Search the data for the word "with" and copy each line that has it.

[[ DATA SHOWN open ]]

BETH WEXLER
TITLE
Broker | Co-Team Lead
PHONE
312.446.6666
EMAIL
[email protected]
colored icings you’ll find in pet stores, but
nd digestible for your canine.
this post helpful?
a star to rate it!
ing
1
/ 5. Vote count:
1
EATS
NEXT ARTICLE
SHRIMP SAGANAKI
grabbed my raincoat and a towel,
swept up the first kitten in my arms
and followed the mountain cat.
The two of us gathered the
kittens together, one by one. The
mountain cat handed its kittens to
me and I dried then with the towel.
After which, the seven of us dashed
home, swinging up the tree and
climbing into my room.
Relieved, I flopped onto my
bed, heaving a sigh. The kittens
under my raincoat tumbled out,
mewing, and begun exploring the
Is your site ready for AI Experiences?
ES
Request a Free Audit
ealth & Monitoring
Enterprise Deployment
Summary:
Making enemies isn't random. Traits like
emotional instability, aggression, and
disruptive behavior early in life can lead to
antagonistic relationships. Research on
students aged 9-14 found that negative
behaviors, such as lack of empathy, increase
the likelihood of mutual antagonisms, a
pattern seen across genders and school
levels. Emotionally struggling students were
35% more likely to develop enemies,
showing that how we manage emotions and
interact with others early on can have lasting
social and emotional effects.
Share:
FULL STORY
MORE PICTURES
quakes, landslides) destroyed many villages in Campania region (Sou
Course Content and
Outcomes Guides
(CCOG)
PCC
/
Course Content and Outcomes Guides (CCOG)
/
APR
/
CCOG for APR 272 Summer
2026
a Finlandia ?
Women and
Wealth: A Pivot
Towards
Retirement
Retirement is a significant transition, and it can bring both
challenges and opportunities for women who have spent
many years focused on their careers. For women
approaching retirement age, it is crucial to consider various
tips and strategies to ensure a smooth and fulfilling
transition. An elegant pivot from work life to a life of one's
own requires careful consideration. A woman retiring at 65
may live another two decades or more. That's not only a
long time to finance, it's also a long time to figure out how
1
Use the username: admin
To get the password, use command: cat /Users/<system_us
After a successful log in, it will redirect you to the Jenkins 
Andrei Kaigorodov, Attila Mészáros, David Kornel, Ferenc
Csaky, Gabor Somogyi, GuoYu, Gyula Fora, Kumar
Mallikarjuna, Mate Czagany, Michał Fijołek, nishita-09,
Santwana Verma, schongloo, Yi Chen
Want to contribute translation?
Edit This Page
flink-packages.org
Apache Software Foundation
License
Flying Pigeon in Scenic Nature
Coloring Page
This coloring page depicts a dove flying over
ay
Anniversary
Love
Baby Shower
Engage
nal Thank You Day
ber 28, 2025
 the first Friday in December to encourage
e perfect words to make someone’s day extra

[[ DATA SHOWN closed ]]

SOLUTION FOR THIS PROBLEM:
me and I dried then with the towel.
interact with others early on can have lasting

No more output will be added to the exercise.